# EXCERPTED RECORDS
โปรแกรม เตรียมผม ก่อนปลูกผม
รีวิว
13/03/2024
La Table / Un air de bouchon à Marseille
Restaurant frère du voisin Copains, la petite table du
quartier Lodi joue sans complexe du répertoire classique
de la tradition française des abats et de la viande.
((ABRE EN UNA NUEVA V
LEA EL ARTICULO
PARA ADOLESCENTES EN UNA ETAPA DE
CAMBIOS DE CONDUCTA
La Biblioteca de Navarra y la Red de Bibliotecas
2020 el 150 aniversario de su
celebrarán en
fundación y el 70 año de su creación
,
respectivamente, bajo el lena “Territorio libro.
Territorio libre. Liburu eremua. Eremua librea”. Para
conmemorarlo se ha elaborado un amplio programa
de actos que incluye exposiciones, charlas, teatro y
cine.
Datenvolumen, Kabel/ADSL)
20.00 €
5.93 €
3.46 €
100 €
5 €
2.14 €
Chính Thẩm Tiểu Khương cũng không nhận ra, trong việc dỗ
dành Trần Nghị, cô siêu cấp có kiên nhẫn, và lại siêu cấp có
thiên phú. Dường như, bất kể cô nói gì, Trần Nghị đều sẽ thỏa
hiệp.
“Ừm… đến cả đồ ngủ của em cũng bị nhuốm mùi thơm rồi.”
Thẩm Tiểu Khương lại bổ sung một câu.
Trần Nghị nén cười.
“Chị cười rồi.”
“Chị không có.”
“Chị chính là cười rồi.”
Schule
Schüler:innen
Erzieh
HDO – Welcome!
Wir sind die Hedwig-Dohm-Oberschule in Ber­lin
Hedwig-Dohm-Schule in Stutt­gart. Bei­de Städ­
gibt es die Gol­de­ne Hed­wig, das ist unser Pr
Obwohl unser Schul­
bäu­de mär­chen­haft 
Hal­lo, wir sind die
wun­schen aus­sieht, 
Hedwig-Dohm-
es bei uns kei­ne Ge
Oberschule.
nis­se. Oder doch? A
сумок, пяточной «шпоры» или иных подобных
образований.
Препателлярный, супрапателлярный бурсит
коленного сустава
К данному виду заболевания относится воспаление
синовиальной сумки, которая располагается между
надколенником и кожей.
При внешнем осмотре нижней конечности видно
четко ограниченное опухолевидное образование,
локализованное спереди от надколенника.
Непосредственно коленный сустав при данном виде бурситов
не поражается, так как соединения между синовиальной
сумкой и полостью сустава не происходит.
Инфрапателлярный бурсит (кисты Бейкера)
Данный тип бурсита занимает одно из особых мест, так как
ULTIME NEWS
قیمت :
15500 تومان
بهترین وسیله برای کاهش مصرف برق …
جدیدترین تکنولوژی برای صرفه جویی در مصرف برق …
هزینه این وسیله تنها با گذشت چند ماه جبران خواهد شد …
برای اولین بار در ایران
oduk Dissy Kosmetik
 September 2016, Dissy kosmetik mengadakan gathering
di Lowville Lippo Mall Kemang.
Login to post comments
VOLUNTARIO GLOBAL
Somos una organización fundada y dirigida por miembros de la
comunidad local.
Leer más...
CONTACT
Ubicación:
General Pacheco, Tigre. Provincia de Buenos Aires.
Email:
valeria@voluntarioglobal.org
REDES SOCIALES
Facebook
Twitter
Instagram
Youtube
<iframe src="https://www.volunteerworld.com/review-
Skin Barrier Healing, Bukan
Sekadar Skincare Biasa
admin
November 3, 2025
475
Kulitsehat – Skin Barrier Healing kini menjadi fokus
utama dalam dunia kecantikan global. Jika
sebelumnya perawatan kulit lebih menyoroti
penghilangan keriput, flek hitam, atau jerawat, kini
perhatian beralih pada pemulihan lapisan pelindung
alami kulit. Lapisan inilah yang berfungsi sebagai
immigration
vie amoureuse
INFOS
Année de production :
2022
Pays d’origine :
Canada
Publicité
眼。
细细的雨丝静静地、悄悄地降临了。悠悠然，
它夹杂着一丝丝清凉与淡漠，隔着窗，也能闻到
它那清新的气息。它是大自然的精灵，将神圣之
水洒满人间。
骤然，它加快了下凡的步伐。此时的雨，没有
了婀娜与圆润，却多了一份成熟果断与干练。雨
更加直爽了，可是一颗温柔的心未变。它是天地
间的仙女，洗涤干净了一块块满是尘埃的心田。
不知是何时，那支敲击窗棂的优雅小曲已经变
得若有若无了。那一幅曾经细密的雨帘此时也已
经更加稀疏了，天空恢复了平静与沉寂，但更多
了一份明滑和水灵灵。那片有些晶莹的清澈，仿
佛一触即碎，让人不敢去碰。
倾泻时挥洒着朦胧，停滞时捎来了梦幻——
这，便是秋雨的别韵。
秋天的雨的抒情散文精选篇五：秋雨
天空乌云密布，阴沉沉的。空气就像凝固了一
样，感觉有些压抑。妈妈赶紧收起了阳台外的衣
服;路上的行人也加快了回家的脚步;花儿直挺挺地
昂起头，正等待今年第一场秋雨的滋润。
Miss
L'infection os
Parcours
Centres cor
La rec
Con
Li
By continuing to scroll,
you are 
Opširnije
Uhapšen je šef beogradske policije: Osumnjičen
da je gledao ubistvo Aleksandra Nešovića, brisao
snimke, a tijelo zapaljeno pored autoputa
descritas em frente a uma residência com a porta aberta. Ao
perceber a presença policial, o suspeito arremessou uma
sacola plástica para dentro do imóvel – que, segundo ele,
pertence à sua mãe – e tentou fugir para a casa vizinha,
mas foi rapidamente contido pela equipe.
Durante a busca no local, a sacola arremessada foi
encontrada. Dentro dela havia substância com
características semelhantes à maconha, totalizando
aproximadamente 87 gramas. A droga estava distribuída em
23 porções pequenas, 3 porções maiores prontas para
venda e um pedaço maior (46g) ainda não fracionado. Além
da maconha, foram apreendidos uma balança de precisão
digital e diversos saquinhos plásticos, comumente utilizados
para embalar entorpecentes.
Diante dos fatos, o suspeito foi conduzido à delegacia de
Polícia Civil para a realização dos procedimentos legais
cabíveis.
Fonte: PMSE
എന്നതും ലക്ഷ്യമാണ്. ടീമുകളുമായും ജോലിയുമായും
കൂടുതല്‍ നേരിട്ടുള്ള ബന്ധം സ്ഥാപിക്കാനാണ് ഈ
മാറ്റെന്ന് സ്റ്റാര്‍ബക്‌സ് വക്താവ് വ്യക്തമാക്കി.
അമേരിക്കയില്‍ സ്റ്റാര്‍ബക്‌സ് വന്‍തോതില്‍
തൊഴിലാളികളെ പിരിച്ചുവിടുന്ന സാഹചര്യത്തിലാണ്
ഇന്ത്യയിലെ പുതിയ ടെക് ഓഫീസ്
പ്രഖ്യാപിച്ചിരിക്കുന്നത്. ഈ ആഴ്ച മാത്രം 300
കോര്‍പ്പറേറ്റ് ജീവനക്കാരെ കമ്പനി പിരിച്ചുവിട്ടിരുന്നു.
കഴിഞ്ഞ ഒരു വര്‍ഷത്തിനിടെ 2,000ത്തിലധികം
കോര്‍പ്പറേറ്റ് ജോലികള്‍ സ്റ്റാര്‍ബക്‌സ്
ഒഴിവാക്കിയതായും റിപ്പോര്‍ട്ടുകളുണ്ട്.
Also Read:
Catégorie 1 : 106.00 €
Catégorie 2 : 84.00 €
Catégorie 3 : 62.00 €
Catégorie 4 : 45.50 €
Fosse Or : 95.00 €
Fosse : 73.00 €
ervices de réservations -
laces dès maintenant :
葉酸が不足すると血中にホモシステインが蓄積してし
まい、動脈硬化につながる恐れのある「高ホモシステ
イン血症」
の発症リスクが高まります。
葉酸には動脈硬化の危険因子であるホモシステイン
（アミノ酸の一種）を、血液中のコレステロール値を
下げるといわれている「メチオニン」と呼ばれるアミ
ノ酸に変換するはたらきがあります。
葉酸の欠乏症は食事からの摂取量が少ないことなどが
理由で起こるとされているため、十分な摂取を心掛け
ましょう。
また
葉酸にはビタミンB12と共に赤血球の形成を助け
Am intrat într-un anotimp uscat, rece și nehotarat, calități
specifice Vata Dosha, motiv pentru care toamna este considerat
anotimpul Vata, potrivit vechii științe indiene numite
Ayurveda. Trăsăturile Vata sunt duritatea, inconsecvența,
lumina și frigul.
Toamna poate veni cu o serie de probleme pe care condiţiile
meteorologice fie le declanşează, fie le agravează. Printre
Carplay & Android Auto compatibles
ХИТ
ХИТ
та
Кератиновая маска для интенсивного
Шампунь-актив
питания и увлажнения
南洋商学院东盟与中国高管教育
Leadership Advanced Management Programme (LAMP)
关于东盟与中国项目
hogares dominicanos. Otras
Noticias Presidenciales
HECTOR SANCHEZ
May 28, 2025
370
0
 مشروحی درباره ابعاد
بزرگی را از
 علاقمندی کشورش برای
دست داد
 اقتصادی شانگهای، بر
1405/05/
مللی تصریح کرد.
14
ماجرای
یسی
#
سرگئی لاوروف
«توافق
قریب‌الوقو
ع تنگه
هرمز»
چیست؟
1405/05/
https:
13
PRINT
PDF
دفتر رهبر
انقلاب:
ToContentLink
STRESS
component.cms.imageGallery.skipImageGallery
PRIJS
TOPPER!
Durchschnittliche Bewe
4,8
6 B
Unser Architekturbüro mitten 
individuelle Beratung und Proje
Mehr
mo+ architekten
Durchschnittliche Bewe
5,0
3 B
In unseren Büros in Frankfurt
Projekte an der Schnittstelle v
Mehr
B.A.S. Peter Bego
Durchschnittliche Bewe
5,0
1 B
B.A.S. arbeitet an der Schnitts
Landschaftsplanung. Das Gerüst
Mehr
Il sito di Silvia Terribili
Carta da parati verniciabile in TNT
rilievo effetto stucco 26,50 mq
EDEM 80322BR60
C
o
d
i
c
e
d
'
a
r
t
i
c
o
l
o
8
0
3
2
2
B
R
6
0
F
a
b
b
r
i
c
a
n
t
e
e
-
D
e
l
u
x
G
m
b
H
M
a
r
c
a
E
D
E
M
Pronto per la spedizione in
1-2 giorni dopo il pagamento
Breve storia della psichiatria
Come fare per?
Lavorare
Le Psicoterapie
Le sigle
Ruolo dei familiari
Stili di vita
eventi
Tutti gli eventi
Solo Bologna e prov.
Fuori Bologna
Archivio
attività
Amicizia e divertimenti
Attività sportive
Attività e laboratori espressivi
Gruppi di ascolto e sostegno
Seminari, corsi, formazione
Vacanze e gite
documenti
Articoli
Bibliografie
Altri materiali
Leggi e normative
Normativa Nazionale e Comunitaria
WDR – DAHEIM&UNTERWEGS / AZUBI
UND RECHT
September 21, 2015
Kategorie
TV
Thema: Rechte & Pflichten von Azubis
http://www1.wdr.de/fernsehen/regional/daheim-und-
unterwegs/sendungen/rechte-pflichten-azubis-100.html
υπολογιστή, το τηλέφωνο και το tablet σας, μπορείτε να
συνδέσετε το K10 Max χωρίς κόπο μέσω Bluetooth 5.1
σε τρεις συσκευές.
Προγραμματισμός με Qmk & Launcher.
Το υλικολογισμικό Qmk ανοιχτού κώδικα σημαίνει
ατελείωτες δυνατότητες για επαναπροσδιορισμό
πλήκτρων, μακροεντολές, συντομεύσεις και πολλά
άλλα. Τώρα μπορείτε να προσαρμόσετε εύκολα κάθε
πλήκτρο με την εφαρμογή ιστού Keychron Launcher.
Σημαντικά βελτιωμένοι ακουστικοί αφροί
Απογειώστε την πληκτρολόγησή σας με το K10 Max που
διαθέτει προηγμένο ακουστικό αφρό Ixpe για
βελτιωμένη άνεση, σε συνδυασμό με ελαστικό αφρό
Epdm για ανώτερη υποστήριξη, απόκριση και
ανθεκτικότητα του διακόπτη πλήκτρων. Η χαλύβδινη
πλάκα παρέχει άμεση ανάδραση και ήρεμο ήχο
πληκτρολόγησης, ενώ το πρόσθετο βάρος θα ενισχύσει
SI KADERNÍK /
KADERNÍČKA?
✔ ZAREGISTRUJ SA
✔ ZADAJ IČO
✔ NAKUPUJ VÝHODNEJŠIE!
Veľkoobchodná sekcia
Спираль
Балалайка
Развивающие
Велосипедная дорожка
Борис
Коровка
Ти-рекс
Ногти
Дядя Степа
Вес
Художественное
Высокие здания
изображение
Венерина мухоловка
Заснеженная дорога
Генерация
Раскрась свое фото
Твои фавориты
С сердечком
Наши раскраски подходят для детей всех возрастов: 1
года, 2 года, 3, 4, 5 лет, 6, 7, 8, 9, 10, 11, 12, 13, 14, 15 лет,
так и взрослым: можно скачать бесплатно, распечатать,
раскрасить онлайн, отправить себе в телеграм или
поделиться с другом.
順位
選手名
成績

# PROBLEM REQUIREMENTS
Which lines of the records hold the string "Dissy"? Copy each one.

# EXPECTED ANSWER
oduk Dissy Kosmetik
 September 2016, Dissy kosmetik mengadakan gathering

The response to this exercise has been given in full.